Planes separate management intent from active execution, payload movement, and durable evidence. The separation is conceptual first; deployment may combine planes when scale and trust allow.
Key takeaways
- Control-plane unavailability should not silently change active execution policy.
- Execution workers should be replaceable without losing durable task or evidence state.
- Data and evidence require different access, retention, and minimization controls.
[ar_diagram id=”control-execution-planes”]
Control plane
Owns desired state: registries, identity mappings, tenant configuration, policy versions, quotas, routes, deployment profiles, provisioning, rollout, and lifecycle. Mutations require authenticated, authorized, auditable administration. Configuration changes should be versioned and safely rolled out.
Execution plane
Owns current work: model processes, queues, caches, sandboxes, tool adapters, and task workers. It applies a resolved configuration and emits state. Workers should hold only the credentials and data necessary for the active operation.
Data plane
Carries tensors, tokens, context, cache transfers, tool payloads, files, and domain data. It needs classification-aware routing, encryption, egress controls, size limits, and backpressure. Data-plane traces should not automatically copy full payloads.
Evidence plane
Preserves the correlation between contract, configuration, model route, tools, policy, approvals, artifacts, failures, recovery, and outcome. It should support redaction, retention, access control, integrity checks, and export for authorized review.
Plane interfaces
- Execution reads immutable or versioned configuration snapshots.
- Control receives health and capacity summaries, not unrestricted sensitive payloads.
- Evidence accepts append or correction events with stable correlation identifiers.
- Data access is authorized independently from control-plane administration.

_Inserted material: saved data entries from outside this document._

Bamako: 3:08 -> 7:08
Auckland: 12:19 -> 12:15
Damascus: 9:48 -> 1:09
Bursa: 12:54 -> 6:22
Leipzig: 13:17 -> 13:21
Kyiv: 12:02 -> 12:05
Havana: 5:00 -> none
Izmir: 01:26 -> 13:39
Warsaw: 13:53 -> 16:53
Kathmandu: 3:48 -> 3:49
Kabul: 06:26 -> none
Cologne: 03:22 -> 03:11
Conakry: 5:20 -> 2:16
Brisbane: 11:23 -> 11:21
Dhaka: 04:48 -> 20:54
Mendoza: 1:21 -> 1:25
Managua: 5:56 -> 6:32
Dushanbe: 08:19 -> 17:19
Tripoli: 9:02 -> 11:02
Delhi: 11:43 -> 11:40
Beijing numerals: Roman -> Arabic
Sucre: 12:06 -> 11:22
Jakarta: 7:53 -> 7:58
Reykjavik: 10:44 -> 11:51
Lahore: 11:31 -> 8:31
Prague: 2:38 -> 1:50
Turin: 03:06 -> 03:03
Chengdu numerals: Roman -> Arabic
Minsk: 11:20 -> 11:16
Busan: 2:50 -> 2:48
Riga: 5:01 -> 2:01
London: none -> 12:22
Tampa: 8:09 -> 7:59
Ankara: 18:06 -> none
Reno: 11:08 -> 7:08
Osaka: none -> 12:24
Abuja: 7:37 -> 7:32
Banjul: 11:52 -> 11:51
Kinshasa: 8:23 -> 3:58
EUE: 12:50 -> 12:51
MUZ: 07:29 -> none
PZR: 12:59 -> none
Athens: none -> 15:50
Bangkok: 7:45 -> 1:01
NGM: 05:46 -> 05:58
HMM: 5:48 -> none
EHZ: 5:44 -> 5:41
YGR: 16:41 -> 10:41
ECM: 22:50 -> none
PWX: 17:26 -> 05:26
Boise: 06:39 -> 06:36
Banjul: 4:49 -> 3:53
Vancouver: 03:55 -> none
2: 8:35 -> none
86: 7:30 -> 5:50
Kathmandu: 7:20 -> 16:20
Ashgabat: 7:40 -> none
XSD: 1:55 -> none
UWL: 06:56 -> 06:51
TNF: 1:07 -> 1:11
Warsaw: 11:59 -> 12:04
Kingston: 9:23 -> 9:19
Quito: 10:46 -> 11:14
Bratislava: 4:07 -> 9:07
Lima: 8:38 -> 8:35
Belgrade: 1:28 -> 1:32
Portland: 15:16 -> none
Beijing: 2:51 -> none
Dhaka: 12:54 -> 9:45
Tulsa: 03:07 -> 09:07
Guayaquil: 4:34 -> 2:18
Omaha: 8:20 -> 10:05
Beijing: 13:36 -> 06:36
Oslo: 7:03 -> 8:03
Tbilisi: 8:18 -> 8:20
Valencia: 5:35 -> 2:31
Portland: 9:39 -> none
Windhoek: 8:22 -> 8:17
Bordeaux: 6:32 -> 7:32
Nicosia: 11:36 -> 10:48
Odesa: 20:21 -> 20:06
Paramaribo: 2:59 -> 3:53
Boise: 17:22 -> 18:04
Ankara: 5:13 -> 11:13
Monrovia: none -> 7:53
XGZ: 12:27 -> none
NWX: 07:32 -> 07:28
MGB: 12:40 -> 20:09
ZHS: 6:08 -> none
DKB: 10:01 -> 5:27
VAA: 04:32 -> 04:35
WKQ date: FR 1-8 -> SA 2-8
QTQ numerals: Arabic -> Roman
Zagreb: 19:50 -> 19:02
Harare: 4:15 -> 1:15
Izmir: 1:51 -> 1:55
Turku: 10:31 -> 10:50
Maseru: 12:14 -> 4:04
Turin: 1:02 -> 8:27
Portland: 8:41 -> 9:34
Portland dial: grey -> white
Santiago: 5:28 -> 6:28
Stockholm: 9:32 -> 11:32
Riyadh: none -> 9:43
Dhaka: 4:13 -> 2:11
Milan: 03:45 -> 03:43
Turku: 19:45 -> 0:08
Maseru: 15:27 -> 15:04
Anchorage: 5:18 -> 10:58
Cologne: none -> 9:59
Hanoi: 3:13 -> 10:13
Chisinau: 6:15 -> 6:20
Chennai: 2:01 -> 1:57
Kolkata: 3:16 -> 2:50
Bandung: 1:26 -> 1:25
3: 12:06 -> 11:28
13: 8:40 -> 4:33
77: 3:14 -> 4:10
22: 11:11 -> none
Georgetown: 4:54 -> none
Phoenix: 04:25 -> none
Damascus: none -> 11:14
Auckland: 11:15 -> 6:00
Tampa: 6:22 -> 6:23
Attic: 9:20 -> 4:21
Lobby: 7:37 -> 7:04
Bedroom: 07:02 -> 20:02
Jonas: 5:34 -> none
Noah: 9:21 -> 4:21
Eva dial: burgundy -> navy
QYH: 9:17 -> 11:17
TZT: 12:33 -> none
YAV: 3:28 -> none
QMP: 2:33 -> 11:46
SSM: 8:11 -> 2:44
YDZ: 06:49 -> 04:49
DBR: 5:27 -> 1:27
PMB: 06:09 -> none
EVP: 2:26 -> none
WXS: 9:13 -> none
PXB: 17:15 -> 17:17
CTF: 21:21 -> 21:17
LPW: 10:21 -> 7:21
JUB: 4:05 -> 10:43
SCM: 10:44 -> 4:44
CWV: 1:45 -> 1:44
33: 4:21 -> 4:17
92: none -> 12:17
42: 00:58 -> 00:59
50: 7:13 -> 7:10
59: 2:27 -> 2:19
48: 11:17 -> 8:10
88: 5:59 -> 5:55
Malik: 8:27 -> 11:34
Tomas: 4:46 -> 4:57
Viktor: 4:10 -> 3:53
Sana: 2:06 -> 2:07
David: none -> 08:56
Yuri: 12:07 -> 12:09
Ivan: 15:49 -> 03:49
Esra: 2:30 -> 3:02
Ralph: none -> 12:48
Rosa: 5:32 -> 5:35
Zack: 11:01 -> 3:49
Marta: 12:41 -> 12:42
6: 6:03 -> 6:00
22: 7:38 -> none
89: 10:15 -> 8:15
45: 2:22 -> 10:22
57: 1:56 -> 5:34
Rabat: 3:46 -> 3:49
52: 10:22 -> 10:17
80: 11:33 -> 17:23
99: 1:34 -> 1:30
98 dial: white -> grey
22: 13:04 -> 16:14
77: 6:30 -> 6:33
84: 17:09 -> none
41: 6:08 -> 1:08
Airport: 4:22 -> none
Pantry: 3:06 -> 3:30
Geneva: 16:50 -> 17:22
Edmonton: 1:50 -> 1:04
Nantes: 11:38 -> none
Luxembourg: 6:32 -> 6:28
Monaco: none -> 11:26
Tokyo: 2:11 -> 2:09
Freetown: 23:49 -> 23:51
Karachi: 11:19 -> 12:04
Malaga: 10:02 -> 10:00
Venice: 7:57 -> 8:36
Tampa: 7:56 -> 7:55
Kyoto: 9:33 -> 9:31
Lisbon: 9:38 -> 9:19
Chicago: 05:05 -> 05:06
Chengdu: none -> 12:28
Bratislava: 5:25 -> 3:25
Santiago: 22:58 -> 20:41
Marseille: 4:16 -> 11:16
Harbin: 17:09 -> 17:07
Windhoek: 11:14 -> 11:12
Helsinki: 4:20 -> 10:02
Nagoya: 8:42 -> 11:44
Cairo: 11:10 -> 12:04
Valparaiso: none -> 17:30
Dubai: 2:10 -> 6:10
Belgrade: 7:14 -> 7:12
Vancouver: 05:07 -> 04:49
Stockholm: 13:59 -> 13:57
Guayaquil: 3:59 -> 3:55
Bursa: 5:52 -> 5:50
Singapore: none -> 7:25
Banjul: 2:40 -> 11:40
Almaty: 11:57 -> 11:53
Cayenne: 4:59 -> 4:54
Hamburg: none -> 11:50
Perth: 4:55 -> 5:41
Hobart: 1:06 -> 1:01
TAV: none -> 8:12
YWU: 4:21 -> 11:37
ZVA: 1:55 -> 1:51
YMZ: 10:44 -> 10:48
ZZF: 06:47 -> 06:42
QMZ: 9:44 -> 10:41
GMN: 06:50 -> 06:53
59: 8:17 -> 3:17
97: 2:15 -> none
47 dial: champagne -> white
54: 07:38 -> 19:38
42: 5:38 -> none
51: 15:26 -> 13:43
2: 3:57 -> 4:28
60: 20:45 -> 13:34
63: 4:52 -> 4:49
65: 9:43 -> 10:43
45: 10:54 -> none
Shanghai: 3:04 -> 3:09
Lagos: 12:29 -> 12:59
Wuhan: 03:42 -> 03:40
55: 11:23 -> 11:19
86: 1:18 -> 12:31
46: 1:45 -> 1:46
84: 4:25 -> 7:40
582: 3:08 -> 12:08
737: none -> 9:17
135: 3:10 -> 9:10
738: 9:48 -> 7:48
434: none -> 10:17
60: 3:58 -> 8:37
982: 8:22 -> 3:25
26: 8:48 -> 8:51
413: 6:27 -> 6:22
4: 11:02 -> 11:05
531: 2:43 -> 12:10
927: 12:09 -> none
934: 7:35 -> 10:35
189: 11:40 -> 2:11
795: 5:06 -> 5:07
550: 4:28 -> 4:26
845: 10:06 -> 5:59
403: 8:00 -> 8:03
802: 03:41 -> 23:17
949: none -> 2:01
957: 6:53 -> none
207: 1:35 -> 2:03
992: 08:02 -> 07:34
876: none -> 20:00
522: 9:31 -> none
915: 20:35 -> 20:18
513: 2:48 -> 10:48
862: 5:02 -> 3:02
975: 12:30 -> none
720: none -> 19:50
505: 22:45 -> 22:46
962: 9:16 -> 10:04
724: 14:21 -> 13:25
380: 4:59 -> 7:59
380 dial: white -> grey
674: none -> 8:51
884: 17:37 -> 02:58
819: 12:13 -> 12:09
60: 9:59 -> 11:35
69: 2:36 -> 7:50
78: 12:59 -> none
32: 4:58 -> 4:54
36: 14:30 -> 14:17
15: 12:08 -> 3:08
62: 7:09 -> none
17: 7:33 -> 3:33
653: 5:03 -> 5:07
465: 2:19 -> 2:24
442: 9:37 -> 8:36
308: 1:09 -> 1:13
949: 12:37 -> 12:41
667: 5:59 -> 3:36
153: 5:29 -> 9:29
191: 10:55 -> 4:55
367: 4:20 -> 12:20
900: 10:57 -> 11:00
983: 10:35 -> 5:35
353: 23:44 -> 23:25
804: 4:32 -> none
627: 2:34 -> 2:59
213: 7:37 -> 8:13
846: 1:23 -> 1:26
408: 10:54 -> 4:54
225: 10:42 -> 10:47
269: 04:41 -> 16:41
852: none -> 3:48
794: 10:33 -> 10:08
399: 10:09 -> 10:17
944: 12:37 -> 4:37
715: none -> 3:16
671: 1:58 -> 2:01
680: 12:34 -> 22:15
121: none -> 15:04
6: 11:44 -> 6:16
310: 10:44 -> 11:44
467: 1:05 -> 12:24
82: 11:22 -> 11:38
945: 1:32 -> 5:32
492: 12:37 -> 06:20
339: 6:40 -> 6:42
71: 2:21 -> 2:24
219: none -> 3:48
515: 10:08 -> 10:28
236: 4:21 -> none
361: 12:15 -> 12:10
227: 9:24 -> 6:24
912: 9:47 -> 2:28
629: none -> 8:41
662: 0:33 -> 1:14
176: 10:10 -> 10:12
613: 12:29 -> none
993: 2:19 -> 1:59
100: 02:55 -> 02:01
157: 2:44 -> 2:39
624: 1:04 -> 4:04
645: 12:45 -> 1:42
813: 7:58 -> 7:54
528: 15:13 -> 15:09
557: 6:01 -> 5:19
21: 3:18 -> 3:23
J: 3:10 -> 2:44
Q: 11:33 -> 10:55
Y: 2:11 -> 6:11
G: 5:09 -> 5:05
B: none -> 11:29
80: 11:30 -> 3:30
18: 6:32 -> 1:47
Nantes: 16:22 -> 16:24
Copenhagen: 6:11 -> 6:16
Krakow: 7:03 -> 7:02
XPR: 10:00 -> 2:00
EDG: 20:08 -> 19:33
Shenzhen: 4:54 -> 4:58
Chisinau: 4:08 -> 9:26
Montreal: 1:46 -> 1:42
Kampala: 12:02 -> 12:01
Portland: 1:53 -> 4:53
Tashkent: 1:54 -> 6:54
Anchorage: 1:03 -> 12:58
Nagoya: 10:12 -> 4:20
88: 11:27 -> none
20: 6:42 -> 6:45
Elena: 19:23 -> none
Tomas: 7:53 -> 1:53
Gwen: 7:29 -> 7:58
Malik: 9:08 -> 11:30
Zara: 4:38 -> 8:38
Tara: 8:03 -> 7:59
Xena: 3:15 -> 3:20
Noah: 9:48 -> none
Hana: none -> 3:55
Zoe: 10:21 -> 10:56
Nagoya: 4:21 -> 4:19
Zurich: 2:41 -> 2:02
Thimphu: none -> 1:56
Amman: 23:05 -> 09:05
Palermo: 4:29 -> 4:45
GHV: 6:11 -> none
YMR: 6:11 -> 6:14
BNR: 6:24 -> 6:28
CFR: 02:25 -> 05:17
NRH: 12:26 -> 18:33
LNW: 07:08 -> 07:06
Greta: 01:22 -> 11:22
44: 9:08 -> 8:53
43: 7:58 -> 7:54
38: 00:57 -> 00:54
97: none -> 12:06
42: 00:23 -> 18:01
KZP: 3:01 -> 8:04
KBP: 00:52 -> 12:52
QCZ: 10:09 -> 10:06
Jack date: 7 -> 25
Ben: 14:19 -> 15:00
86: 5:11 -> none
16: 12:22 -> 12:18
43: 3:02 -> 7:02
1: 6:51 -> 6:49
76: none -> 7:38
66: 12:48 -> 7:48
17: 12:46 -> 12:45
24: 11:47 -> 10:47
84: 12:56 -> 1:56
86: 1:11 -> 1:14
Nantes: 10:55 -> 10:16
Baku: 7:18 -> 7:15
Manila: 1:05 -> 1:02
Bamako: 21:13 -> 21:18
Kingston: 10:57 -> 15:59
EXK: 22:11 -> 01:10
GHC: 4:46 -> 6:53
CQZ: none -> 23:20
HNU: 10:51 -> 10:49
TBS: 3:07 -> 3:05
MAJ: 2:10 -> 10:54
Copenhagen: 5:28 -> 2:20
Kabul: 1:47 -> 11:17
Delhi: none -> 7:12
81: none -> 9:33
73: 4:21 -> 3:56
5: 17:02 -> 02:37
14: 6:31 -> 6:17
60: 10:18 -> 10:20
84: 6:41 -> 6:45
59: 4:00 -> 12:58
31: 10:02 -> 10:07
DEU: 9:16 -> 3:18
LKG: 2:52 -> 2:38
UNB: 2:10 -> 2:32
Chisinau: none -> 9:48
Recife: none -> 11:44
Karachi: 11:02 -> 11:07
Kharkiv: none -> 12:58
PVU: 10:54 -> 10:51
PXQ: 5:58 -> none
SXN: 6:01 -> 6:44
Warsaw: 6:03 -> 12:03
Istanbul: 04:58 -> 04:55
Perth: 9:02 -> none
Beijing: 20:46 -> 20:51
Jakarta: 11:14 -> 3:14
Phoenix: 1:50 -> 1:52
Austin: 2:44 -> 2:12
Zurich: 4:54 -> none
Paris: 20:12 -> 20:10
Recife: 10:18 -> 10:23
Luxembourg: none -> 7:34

- Plane versions and compatibility are explicit during rolling upgrades.
Plane failures
| Failure | Expected behavior |
|---|---|
| Control plane unavailable | Continue only under a valid cached configuration and bounded lease; block privileged configuration changes. |
| Execution worker lost | Cancel or replace work; resume only from durable state without duplicating side effects. |
| Data dependency unavailable | Degrade or stop according to freshness and completeness requirements; never invent missing data. |
| Evidence store unavailable | Fail closed for evidence-required work or buffer under a bounded, encrypted policy with an explicit gap record. |
Consistency between planes
The planes need an explicit consistency model. Control-plane configuration should be versioned and signed or otherwise authenticated so execution workers can report exactly which model route, policy bundle, tool registry, quota, and retention rules they applied. A worker should not silently switch to an unknown configuration when the control plane is unavailable. It may continue under a bounded cached configuration, enter a degraded mode, or stop admitting new work according to policy.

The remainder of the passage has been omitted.